* **YOUR INSTRUCTIONS**: If a line of the records contains the word "pensamento", list it.

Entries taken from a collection
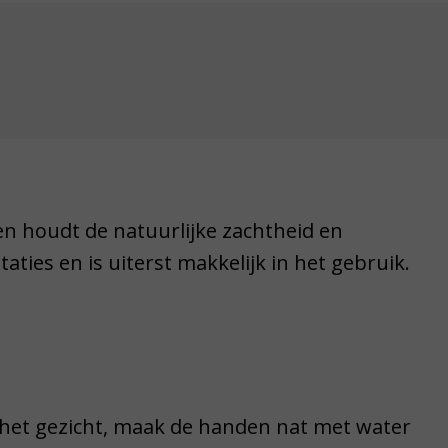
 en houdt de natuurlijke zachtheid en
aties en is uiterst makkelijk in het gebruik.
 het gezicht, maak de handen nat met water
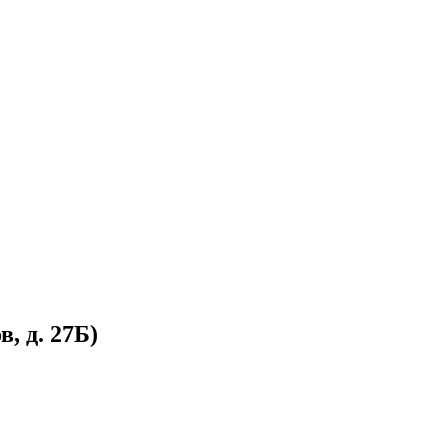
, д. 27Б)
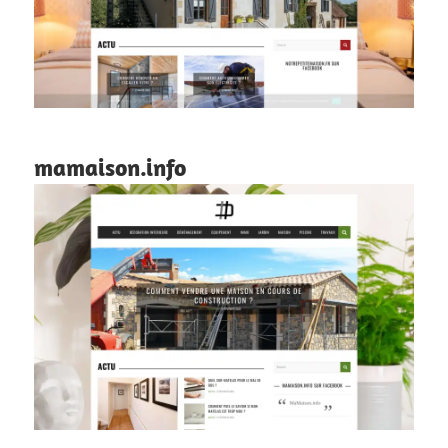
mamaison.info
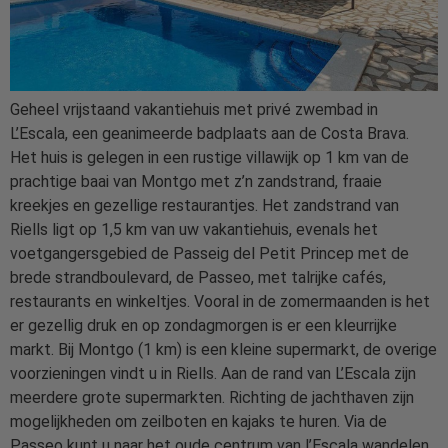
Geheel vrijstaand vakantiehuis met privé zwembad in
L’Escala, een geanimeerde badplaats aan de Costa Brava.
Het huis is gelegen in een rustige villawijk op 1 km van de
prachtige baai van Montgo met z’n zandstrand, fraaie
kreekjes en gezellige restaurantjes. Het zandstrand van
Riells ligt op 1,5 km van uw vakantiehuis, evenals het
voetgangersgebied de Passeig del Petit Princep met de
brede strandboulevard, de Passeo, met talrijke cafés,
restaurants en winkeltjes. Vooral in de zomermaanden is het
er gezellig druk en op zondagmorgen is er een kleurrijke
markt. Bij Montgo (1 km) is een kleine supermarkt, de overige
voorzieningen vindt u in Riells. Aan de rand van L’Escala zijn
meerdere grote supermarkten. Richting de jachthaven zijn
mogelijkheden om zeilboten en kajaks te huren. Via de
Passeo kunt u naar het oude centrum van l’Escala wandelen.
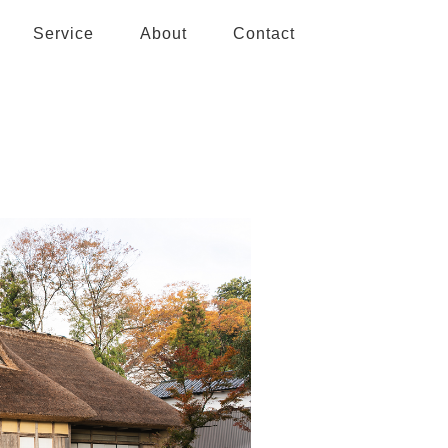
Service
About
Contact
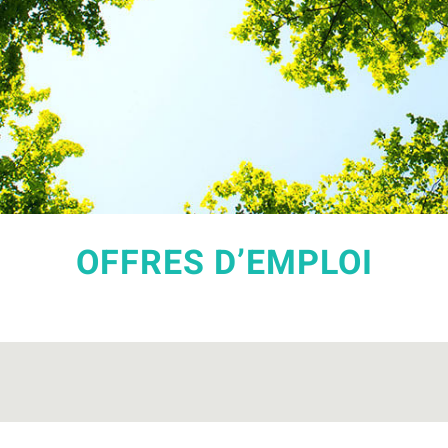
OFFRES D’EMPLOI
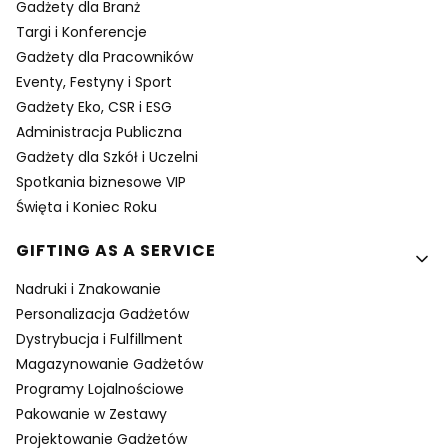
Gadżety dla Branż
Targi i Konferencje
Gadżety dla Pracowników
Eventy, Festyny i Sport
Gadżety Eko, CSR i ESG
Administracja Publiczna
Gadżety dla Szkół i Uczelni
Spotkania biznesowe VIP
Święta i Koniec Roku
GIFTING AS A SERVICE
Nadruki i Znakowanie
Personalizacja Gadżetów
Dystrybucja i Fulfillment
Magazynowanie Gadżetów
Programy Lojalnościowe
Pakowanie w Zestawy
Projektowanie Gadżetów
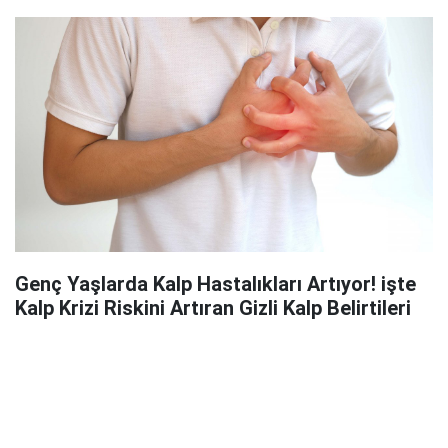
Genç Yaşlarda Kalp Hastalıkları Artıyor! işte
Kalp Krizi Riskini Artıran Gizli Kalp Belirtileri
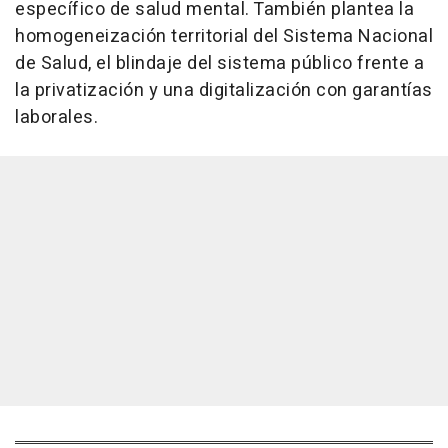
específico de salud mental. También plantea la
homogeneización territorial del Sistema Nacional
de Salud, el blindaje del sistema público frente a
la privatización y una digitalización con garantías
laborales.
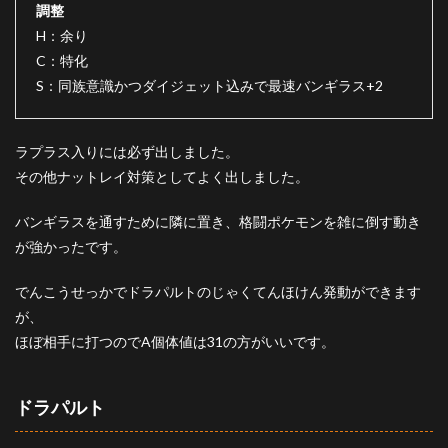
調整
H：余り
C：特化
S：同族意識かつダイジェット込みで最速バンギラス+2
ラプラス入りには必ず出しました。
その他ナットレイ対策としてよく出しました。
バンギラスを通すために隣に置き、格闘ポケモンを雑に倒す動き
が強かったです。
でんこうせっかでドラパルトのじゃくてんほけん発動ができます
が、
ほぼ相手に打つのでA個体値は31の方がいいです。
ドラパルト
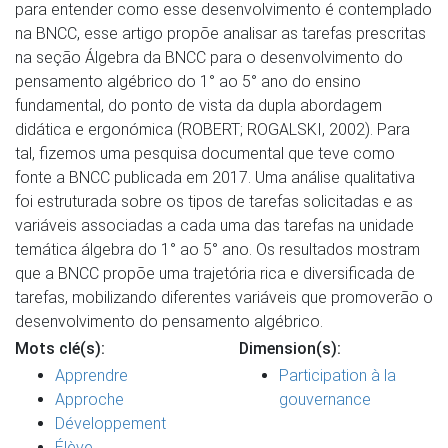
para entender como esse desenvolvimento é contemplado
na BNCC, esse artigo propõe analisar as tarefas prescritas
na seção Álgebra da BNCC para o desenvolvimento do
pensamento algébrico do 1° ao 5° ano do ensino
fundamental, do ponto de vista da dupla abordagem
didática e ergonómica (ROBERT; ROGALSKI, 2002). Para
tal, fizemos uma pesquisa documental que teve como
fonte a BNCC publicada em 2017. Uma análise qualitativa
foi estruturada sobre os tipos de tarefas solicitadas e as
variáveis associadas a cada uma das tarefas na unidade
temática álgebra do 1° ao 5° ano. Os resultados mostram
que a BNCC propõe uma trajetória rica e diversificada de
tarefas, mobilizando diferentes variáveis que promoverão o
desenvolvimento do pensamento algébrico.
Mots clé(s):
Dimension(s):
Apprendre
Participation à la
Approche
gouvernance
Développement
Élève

...

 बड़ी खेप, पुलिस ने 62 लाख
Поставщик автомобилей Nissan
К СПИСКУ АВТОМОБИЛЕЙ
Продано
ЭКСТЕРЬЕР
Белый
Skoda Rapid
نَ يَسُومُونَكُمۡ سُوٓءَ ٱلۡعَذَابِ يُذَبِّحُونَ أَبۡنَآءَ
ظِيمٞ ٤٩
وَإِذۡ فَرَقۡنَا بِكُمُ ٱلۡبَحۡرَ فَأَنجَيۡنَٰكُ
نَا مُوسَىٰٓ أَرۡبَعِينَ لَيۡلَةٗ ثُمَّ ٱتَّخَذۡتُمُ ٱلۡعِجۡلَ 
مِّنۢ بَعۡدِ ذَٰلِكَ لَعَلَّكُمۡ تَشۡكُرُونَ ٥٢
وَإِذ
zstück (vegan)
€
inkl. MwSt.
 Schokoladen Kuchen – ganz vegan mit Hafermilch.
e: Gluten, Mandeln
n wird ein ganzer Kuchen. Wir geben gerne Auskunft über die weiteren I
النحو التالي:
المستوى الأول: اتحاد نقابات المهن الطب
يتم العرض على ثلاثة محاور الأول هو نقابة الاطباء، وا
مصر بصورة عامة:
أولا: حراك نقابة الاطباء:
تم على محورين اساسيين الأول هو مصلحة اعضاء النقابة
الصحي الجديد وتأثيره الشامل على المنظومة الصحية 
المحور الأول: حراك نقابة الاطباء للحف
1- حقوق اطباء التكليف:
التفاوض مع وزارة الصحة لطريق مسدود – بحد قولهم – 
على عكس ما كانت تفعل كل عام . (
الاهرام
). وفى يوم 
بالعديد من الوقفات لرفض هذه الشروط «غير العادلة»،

--

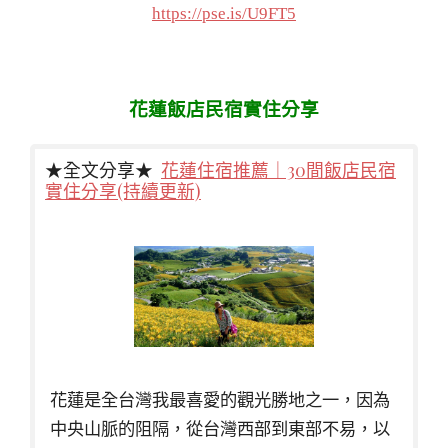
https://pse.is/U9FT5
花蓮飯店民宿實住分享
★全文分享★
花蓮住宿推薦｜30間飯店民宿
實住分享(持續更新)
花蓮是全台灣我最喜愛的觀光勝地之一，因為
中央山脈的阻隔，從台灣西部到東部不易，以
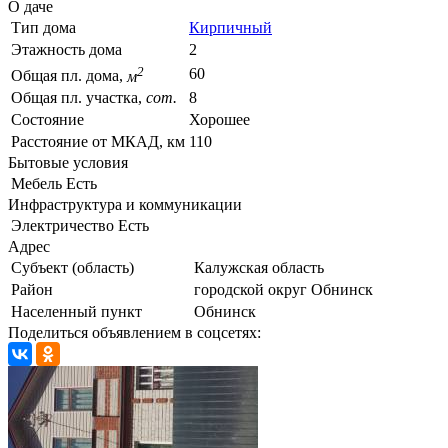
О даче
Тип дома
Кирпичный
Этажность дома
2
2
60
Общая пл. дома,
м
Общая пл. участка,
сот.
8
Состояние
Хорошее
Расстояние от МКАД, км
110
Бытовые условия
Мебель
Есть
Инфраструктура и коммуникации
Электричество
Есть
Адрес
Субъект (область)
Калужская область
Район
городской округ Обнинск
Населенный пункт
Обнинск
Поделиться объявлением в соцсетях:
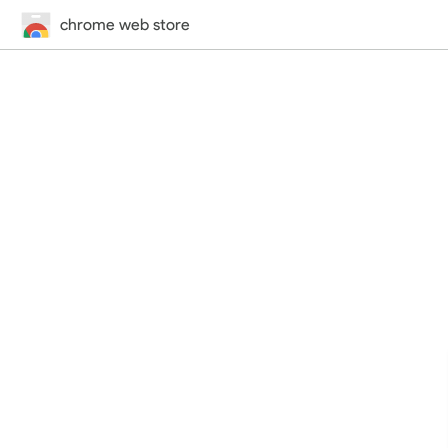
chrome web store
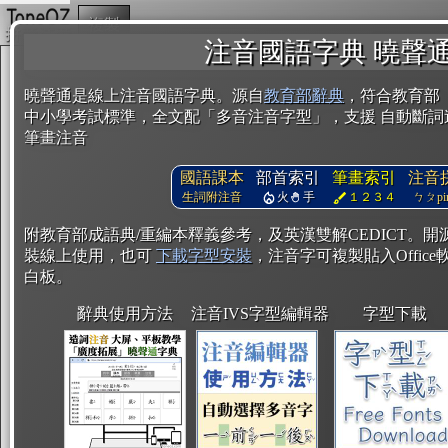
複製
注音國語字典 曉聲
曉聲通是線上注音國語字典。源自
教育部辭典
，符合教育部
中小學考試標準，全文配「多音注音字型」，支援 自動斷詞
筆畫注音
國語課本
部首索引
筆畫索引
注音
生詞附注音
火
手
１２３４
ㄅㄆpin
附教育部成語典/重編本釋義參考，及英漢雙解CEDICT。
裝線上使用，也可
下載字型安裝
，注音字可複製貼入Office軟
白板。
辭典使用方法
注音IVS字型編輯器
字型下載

* **EXPECTED ANSWER**:
pensamento algébrico do 1° ao 5° ano do ensino
desenvolvimento do pensamento algébrico.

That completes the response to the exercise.